Os pilotos reclamaram que as corridas se tornaram menos uma questão de habilidade depois que uma série de mudanças foram introduzidas nesta temporada, incluindo ramificações do motor em torno de quanto gerenciamento do motor é necessário durante as corridas.

As regras foram alteradas numa tentativa de tornar as corridas mais competitivas, mas as decisões levaram a reclamações dos pilotos – com o tetracampeão mundial Verstappen como a principal voz dissidente.

Verstappen está em nono lugar na classificação de pilotos após três corridas e afirmou que está pensando em se aposentar.

Também tem havido preocupação sobre como funcionam os novos motores híbridos elétricos 50-50, com o acidente do motorista britânico Ollie Bearman no Japão ocorrendo após alertas dos motoristas sobre incidentes em alta velocidade devido à forma como as baterias coletam e usam energia.

Enquanto isso, o atual campeão mundial Norris disse que os motoristas “voariam sobre as cercas e causariam muitos danos” a menos que mudanças fossem feitas.

Mas isso aconteceu agora. A FIA disse que usaria a lacuna formada pelas corridas canceladas na Arábia Saudita e no Bahrein para avaliar as decisões e, após uma reunião envolvendo a FIA, chefes de equipe e CEOs de fabricantes de motores, mudanças foram feitas.

Autoridades da Fórmula 1 fizeram nove alterações em seus regulamentos após oposição de vários pilotos

Duas dessas mudanças ocorrem na qualificação. A quantidade de recarga permitida numa volta foi agora reduzida de 8MJ para 7MJ, o que significa que os condutores terão de gastar menos tempo a recuperar energia enquanto conduzem.

A quantidade de energia que pode ser recuperada em uma volta quando o piloto está com aceleração total, mas sem carregar a bateria, também foi aumentada de 250 kW para 350 kW.

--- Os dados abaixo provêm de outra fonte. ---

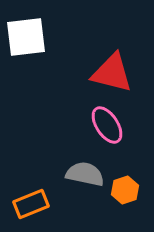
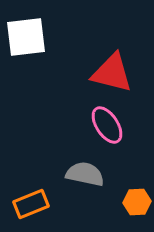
orange hexagon: moved 12 px right, 12 px down; rotated 16 degrees clockwise
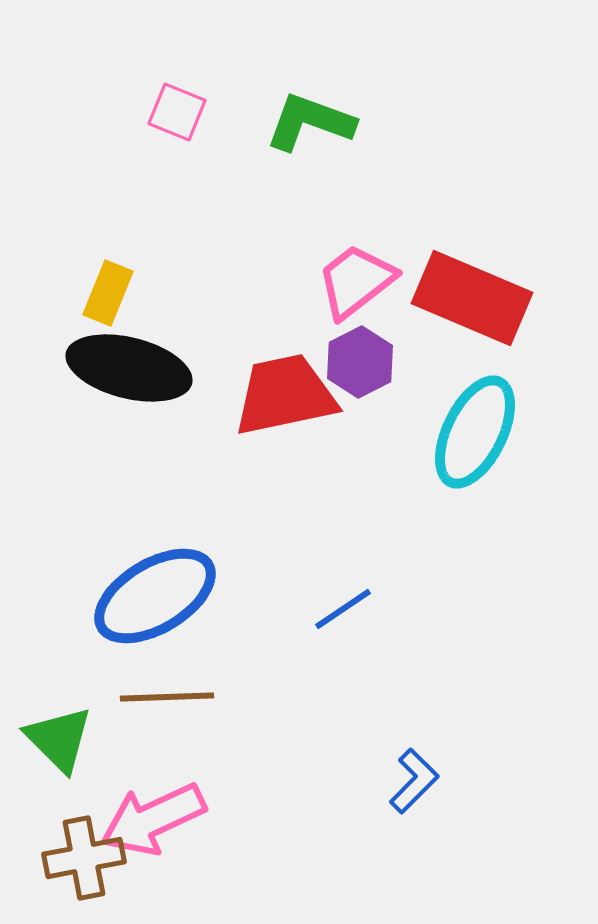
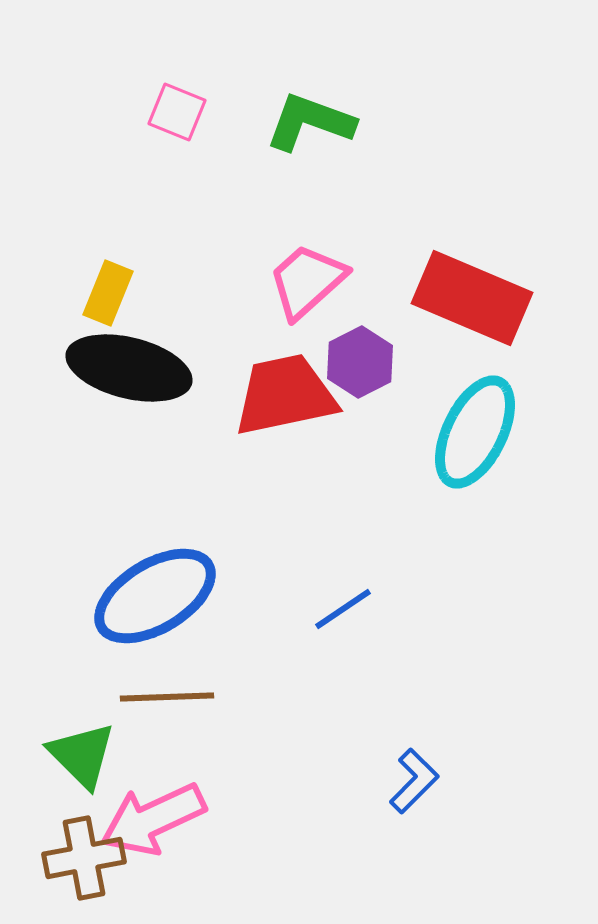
pink trapezoid: moved 49 px left; rotated 4 degrees counterclockwise
green triangle: moved 23 px right, 16 px down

Durante as corridas, a potência máxima do modo boost dos carros será limitada a 150 kW ou ao nível de implantação existente, numa tentativa de reduzir diferenças repentinas de velocidade entre carros em diferentes estados de motor.

Os pilotos também poderão usar 350 kW completos ao acelerar fora das curvas, mas esse número será limitado a 250 kW em outras partes da pista. O número de eventos em que poderiam ser aplicados limites alternativos de energia mais baixos também aumentou de oito para 12 corridas.

Também foi concedido um aumento na temperatura das mantas dos pneus, o que visa melhorar a aderência inicial. Os níveis máximos de implantação elétrica também serão reduzidos.

Em outros lugares, os sistemas de iluminação traseira serão simplificados para “sinais visuais mais claros e consistentes para melhorar a visibilidade e o tempo de reação para seguir os motoristas em más condições”. A implantação máxima do ERS também será reduzida.

Finalmente, quatro mudanças serão testadas durante o início da corrida. Trata-se de um “sistema de detecção de arranque de baixa potência” que identificará carros com aceleração invulgarmente baixa, uma implantação automática do MGU-K e um sistema de alerta visual e alterações nas restrições de energia. Também foi introduzido um reset do contador de energia no início da volta de formação antes do início da corrida.

As mudanças entrarão em vigor no Grande Prêmio de Miami, marcado para o fim de semana de 3 de maio.